That year, 95 of the 379 vehicles available in the US auto market made the index, with sourcing, production and assembly primarily in Michigan (15%), Ohio (12%), Indiana (12%), Alabama (12%) took place. ) and Tennessee (11%).
And just because a car isn’t made in the USA doesn’t mean it doesn’t have the qualities that make it desirable.
Perhaps the most prominent example from Cars.com’s perspective is the Ford Maverick, which received both Best of the Year 2022 and Best Pickup Truck of 2022 awards. It is made in Mexico.
Model deviations can also make a difference. Ford’s EV, the Mustang Mach-E, shares a trunk nameplate with the Mustang at number 26, but is an entirely separate vehicle, also made in Mexico.
Cars.com stated that it does not rank pure fleet vehicles, nor models scheduled for retirement after the current model year without a US-built successor. And the site will disqualify any vehicles it does not trust the data for, typically because they fall below the minimum sale and inventory thresholds or are not yet for sale at the time of its research.
AMZN supported by Amazon,
another US-based EV name that made a splash last year with a very popular IPO. Since then, the stock has fallen about 70% in 2022.
Rivian didn’t hit Cars.com’s sales threshold this year as the Illinois-based electric vehicle maker is in the early stages of ramping up production, Newman said.
“While they haven’t made it this year, if Rivian ramps up production, it’s certainly possible that they’ll show up big in future American-made indices,” she said.

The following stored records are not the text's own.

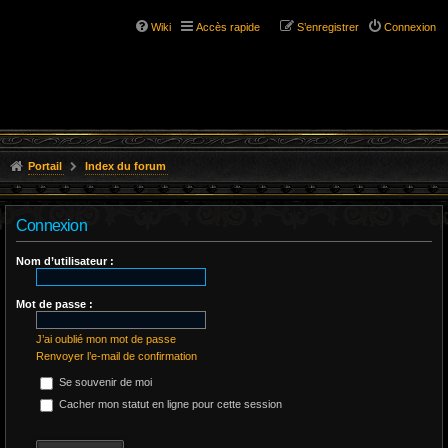
Wiki
Accès rapide
S’enregistrer
Connexion
Portail
Index du forum
Connexion
Nom d’utilisateur :
Mot de passe :
J’ai oublié mon mot de passe
Renvoyer l’e-mail de confirmation
Se souvenir de moi
Cacher mon statut en ligne pour cette session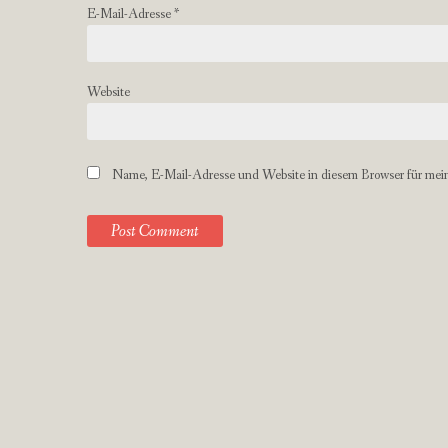
E-Mail-Adresse
*
Website
Name, E-Mail-Adresse und Website in diesem Browser für mei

The Biden administration and the leadership of big electric-car states like California have made the push to roll out electric vehicles and chargers a priority, part of broader policies that include a shift to renewable energy and achieving net-zero emissions by 2050 The president’s critics have said US reliance on imported parts could slow US job growth, which the White House says may coincide with the rising popularity of electric vehicles.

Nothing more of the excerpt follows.